I had heard that from other forums. Pineapple juice good - pineapple fruit not good and I have stayed away from it at all now I have my bfp.


----------



## Sashaj (Jul 25, 2011)

Scrorpy please don't worry about eating pineapple. No matter what you do you can't effect the outcome. If the embryo is meant to implant it will and eating pineapple won't change it. I have been through all this in the past (worrying about every single thing I ate etc)  but after few failed cycles I realised it is all down to the quality of the embryo and nothing else. 
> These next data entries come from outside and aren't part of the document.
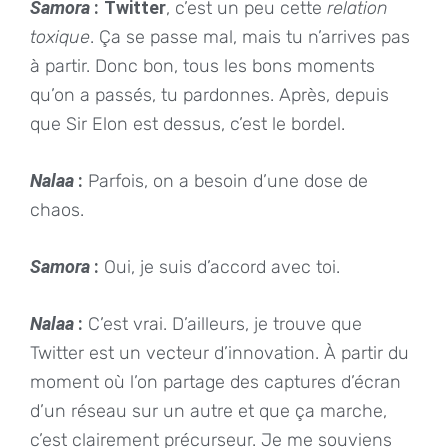
Samora
:
Twitter
, c’est un peu cette
relation
toxique
. Ça se passe mal, mais tu n’arrives pas
à partir. Donc bon, tous les bons moments
qu’on a passés, tu pardonnes. Après, depuis
que Sir Elon est dessus, c’est le bordel.
Nalaa
:
Parfois, on a besoin d’une dose de
chaos.
Samora
:
Oui, je suis d’accord avec toi.
Nalaa
:
C’est vrai. D’ailleurs, je trouve que
Twitter est un vecteur d’innovation. À partir du
moment où l’on partage des captures d’écran
d’un réseau sur un autre et que ça marche,
c’est clairement précurseur. Je me souviens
So please try not to worry and just continue with your usual diet. 

Good luck


Xxx


----------



## Clarissafallon (Mar 30, 2012)

I echo what Sashaj has said - please do not worry.  

So much of the advice on what you should and shouldn't eat is based on some very dubious theories with absolutely no scientific evidence to back it up.

I know how hard it is, but try to relax and put it out of your mind.

Hopefully there will lots of sunshine where you live for you to enjoy.

Best of luck, xx


----------



## belfastgirl (Mar 22, 2011)

I was told it was the core of the pineapple that was supposed to help implantation.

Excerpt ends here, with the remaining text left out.